ABOUT THIS TASK ▸ A verbatim transcript of the data below is required, images omitted.

Page images and extracted text
□ □ □ □ □ □ □

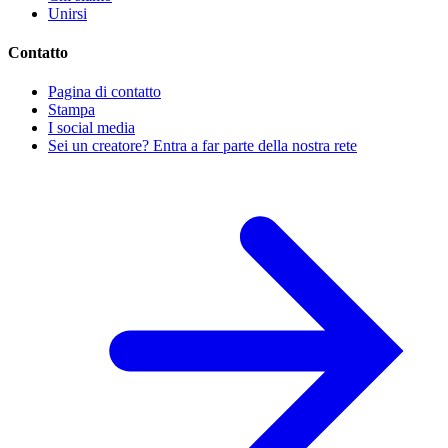
Unirsi
Contatto
Pagina di contatto
Stampa
I social media
Sei un creatore? Entra a far parte della nostra rete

□ □ □ □ □ □ □

REPLY ▸
Unirsi
Contatto
Pagina di contatto
Stampa
I social media
Sei un creatore? Entra a far parte della nostra rete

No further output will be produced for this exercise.